I forget the work arounds for the 20 character limit.
I don’t know what I did wrong, I just know I did something…
These are the tips of my soldering iron, they used to be a bit more… intact.
Badge of honor or badge of shame. Hard to say
if it makes you feel better or worse, my iron’s tip isn’t looking too great.
well it’s good to see I’m not the only one, how long did yours take to look like that.
Since July or so. Its lasted about seven or eight modules.
What brand is it? I read that some brands are terrible in that the tips melt all too easily (e.g. Parkside).
Also, is it me or do these tips look too thick?
Those tips are massive, you must be soldering girders together, I use an Antex XS-25 for all my projects with the standard supplied 3mm tip. This one is over priced, but you get the idea, I bought 5 of them and spare tips.
My uncle gave me this rig on my 7th birthday. It’s now over 50 years old and I reckon I’ve gone through an average of a tip a year. I’m fastidious about tip cleaning and prep oh and too mean to buy new tips often.
My first lasted many years, but really my soldering has increased massively in the last 6 - 7 years, so it gave out and I’ve lost one more since. Tip changes are important.
You are right of course, a good tip is important and I keep a newer iron on my bench these days.
Did I mention I’m a Scotsman? We have a more frugal outlook. One of my bass guitars is almost 30 years old and the survivor of a good few hundred gigs and sessions, it has the original strings which I remove and clean after every gig. Bass strings are expensive.
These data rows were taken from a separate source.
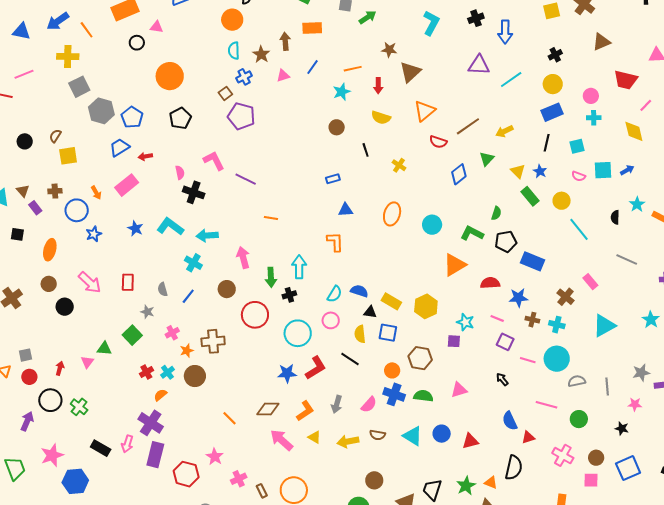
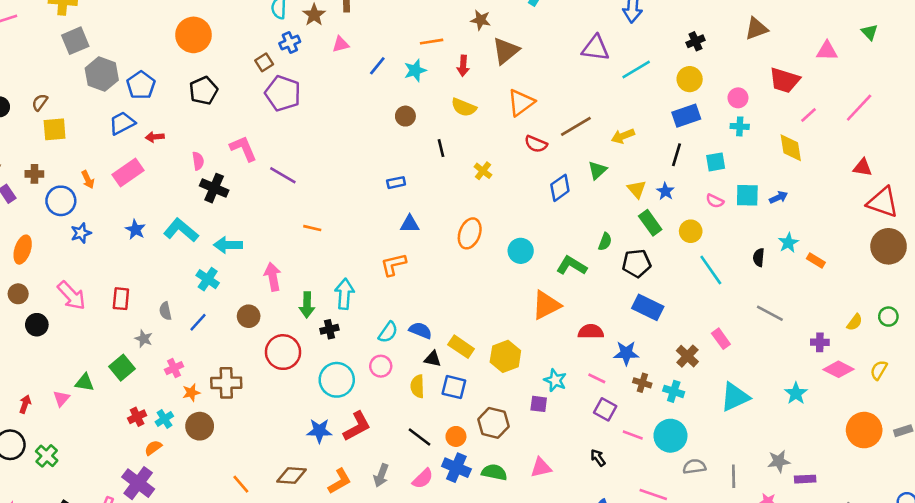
blue line: (312, 67) -> (377, 66), moved
orange L-shape: (335, 242) -> (393, 265), turned -105
black pentagon: (506, 242) -> (637, 263), moved
black line: (350, 359) -> (420, 437), moved

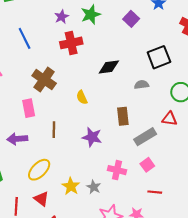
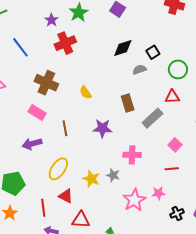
black square: (159, 57) -> (153, 52), moved, size x0.6
black diamond: (109, 67) -> (123, 48), moved
pink rectangle: (29, 108) -> (37, 113), turned -36
pink square: (147, 165) -> (175, 145), moved

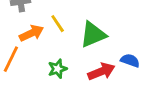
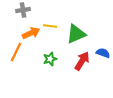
yellow line: (58, 24) -> (50, 26), turned -48
red arrow: (101, 71) -> (82, 61), turned -36

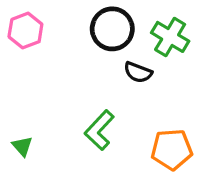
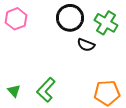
green L-shape: (99, 130) -> (46, 90), moved

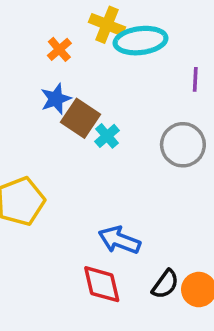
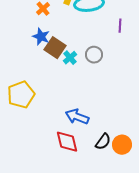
blue star: (56, 99) -> (41, 37), turned -30
gray circle: (183, 145) -> (94, 55), moved, size x0.7

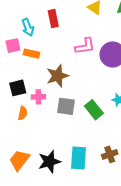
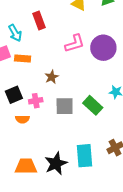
brown star: (57, 76) -> (52, 77), size x0.6
orange semicircle: (23, 113) -> (22, 119), turned 88
orange trapezoid: (19, 160) -> (26, 166), turned 60

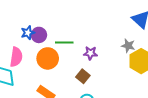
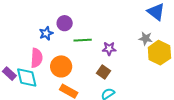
purple circle: (39, 35) -> (65, 23), moved
orange circle: (48, 58) -> (61, 66), moved

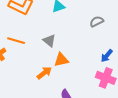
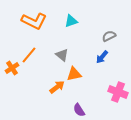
orange line: (16, 41) -> (29, 55), turned -66
blue arrow: (107, 56) -> (102, 57), moved

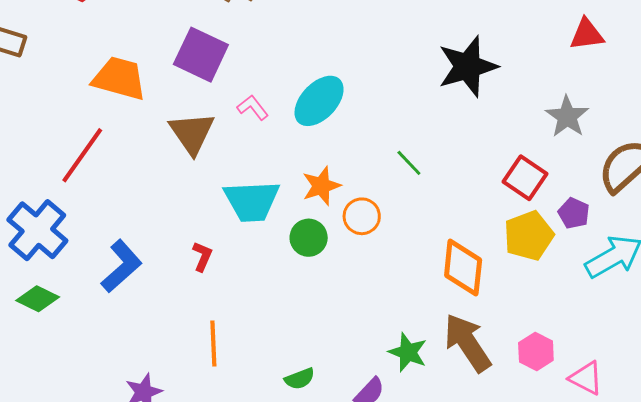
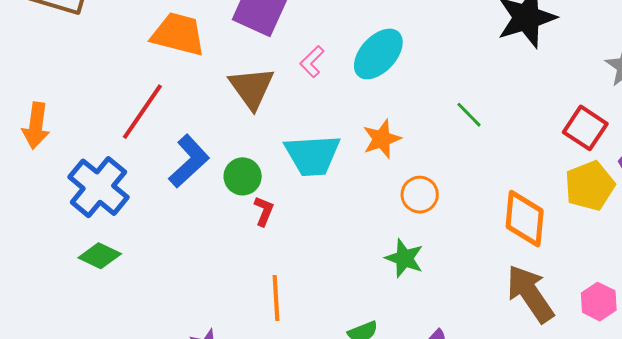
pink L-shape: (253, 108) -> (312, 62), turned -96
orange circle: (362, 216) -> (420, 195), moved
green circle: (309, 238) -> (243, 176), moved
blue L-shape: (121, 266) -> (189, 161), moved
green star: (408, 352) -> (404, 258), moved

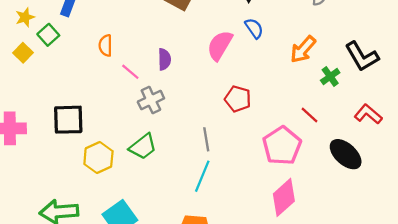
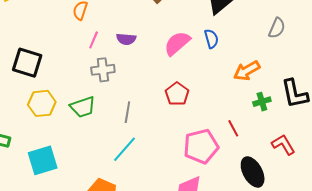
purple semicircle: (164, 59) -> (126, 39), turned 78
pink line: (130, 72) -> (94, 40), turned 54
gray line: (206, 139) -> (127, 112), moved

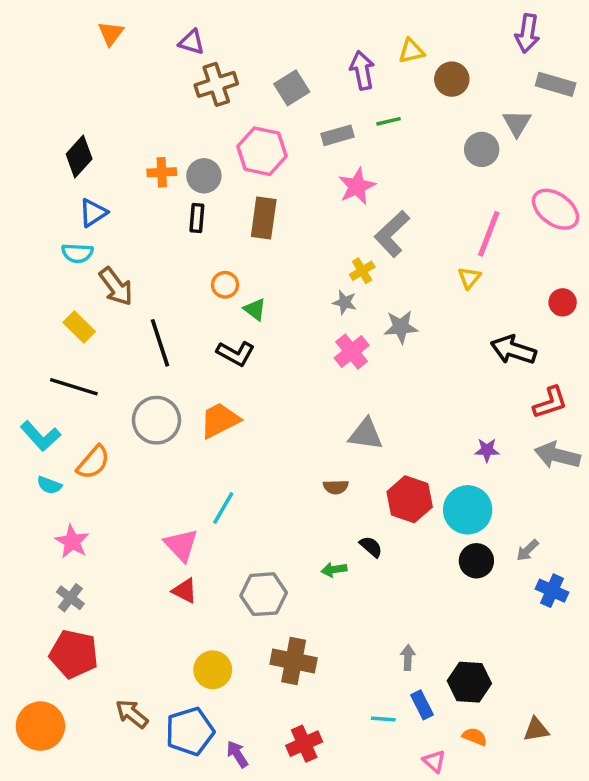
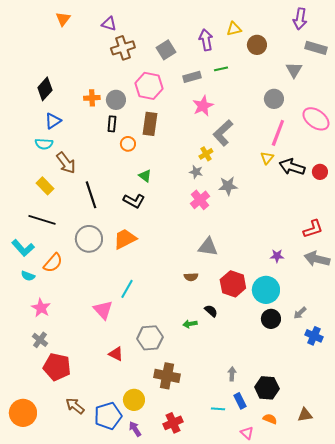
gray circle: (482, 149) -> (274, 99), moved
orange circle: (225, 285) -> (128, 144), moved
black arrow: (513, 350) -> (292, 167), moved
red triangle: (185, 591) -> (116, 354), moved
red pentagon: (74, 654) -> (57, 367), moved
yellow circle: (213, 670) -> (134, 400), moved

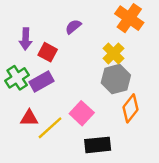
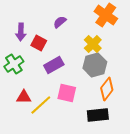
purple rectangle: (41, 82) -> (54, 65), moved
pink square: (82, 113) -> (67, 93), turned -30
black rectangle: (98, 145) -> (98, 115), moved

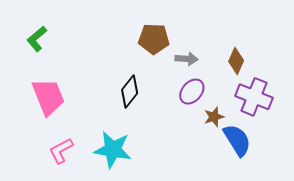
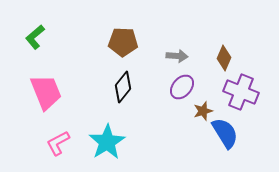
brown pentagon: (154, 39) -> (123, 42), moved
cyan star: (113, 150) -> (107, 142), turned 30

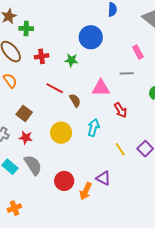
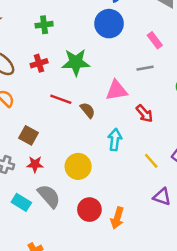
green cross: (26, 28) -> (44, 25), moved
blue circle: (91, 37) -> (109, 24), moved
green star: (71, 60) -> (76, 62), size x1.6
yellow circle: (61, 133) -> (78, 166), moved
purple triangle: (103, 178) -> (162, 197), moved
At the local Repair Cafe we threw out all the parkside soldering irons. Someone who was not a regular user of soldering tools bought a few because they were cheap. Yep they are, but the tips are crap. So I’ve been bringing my own soldering iron as so have most other volunteers for years.I myself have been using an Ersa 30 Watts and an Antex model C (15 Watts) for maybe 45 years at home. Top quality stuff ! I may have changed tips only 5 times over all those years and was surprised that I could still get them for the Antex model I have when I decided to get new ones a few years ago. 2 years ago I started using a T12-952 as well and bought some 12 tips with it, all of different shapes and sizes (to experiment with all those variants). Only 2 or three of these I use on a regular basis. What I like about this soldering iron is that I can set the temperature to as low as 200 degrees centigrade which I use to add threaded inserts to 3D printed cases and such. That I cannot do with the Ersa or Antex.
I have a cheap iron I stick in a small drill press for threaded inserts. It has a threaded tip taking different sized heads depending on what size inserts I’m using. I also have some sculpture tips for that low power iron that allow me to smooth or carve on the pla 3d prints and do some pyro wood burning type stuff.
I like many of his videos but this was one that I had to turn off because of how many times he says soLLLLLLder. This is definitely a me problem … but a problem no less
Well “soddering” and network routers pronounced row-der instead of “rooter” (a router is a woodworking tool) these all prod my pecs, well that and the way the new Zealand accent tortures vowels. (No offence, it’s my problem)
Then again a prof at Oxford used to chide my peeves, saying that English is a living language and I should be thankful we’re not all still speaking like 14th century Geoffrey Chaucer.
As a Gaelic speaker I still shiver at the following
Coimpiutair = pc
Fòn-làimhe = mobile phone
Luchdaich a-nuas = download
… is something I could listen to all day. HAHAH
Oh yeesh, I’ve blown through three tips with 5 modules over a month or so. ![]()
Mine is Weller, I got it for like $30 at home depot. It said for “electronics”; maybe they meant power plant maintenance and not little circuit boards lol.